• Aim of the task:
Read the data, and whenever a line holds the word "Hallilukas", report that line.

• Records to use:
[Start of section]
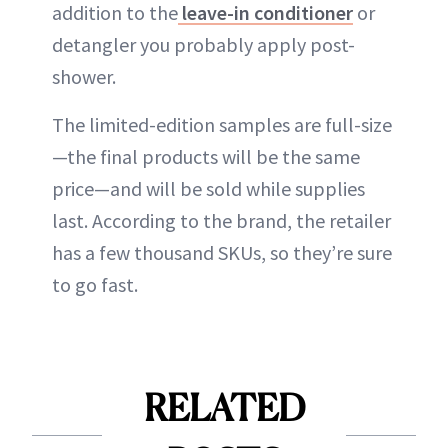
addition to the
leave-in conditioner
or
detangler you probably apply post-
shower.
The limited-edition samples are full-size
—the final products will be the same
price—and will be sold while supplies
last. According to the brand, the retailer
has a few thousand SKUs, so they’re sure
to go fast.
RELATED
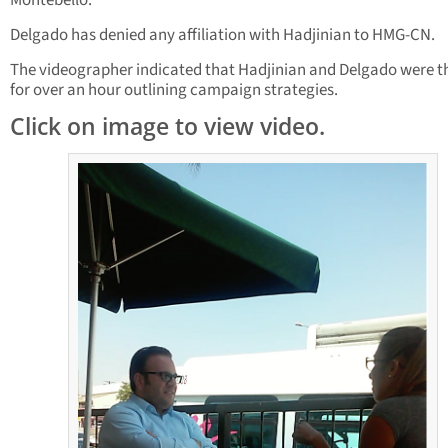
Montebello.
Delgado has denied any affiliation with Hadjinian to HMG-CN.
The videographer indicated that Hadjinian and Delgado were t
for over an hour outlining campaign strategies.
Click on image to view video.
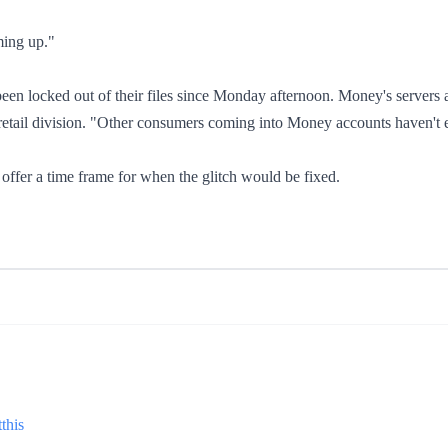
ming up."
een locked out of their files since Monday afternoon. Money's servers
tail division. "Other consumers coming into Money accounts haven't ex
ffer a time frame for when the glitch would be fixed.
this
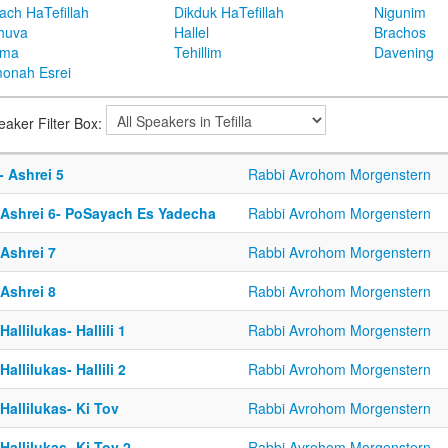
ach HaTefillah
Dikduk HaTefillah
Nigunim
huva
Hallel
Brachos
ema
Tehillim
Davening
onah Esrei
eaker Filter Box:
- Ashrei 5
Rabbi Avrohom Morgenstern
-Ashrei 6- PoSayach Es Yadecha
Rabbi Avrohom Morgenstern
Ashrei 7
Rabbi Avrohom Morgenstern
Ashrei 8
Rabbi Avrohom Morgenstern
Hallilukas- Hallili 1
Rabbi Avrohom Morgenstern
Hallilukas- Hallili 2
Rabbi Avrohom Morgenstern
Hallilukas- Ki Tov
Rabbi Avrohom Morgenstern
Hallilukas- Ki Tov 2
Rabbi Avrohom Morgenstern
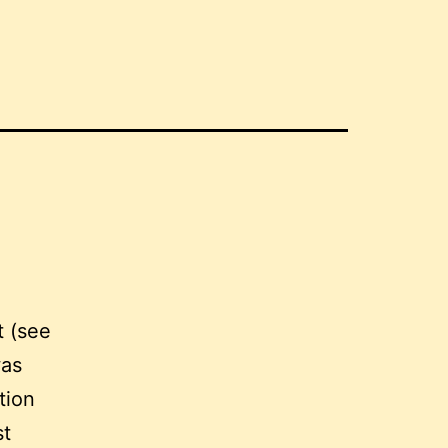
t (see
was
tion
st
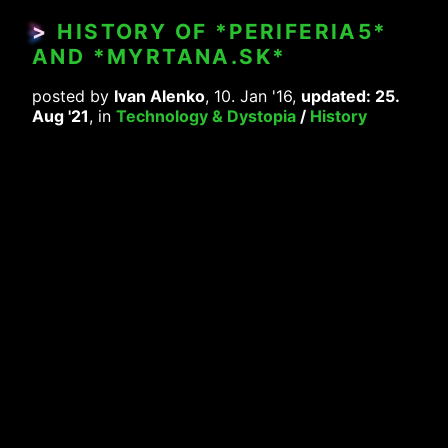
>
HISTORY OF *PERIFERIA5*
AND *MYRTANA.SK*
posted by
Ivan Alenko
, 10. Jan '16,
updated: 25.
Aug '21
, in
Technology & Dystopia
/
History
[End of section]
[Start of section]
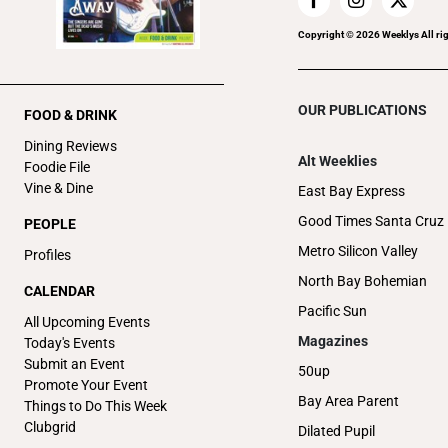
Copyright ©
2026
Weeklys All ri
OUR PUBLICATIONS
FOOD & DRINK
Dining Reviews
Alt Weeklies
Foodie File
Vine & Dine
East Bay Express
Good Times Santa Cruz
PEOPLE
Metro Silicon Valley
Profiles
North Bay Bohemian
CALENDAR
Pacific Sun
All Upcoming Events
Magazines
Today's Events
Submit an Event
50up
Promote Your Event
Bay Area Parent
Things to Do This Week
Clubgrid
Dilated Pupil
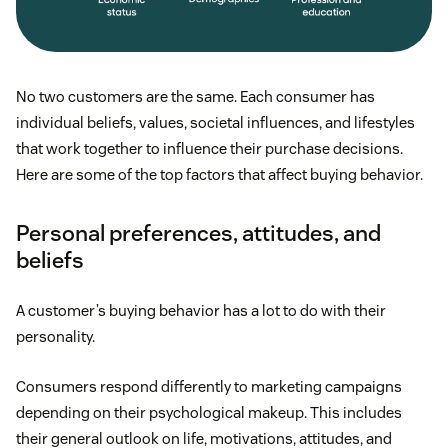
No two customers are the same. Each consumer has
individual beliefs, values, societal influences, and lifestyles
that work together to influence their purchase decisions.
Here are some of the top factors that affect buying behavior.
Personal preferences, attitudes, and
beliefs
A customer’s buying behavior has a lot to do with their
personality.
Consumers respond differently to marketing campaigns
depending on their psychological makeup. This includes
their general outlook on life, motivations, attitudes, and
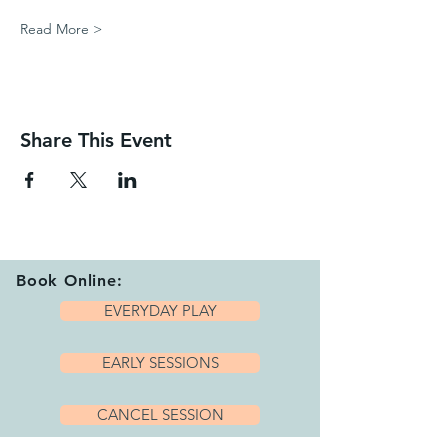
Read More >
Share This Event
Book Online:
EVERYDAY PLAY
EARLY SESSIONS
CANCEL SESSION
[End of section]
• Written response:
Hallilukas- Hallili 1
Hallilukas- Hallili 2
Hallilukas- Ki Tov
Hallilukas- Ki Tov 2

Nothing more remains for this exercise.